## ACTION ITEM
This exercise asks for a copy of each line in the records below with the word "feel" in it.

## SUPPLIED DATA
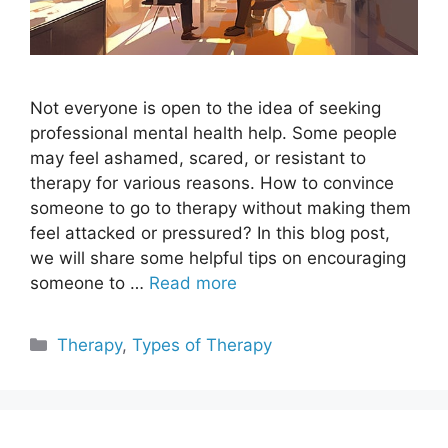
Not everyone is open to the idea of seeking
professional mental health help. Some people
may feel ashamed, scared, or resistant to
therapy for various reasons. How to convince
someone to go to therapy without making them
feel attacked or pressured? In this blog post,
we will share some helpful tips on encouraging
someone to …
Read more
Categories
Therapy
,
Types of Therapy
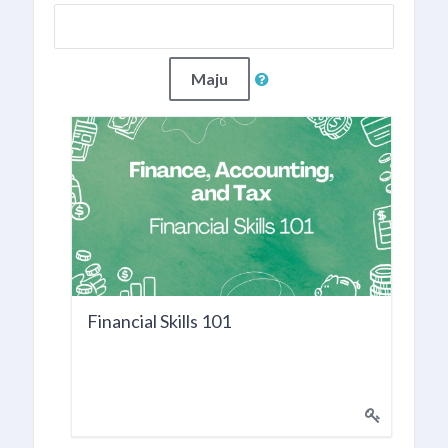
Maju
Financial Skills 101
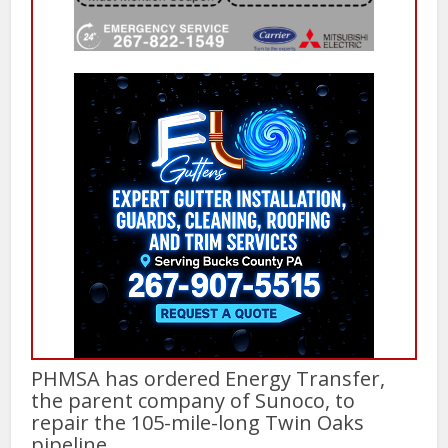
PHMSA has ordered Energy Transfer,
the parent company of Sunoco, to
repair the 105-mile-long Twin Oaks
pipeline.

## EXERCISE OUTPUT
may feel ashamed, scared, or resistant to
feel attacked or pressured? In this blog post,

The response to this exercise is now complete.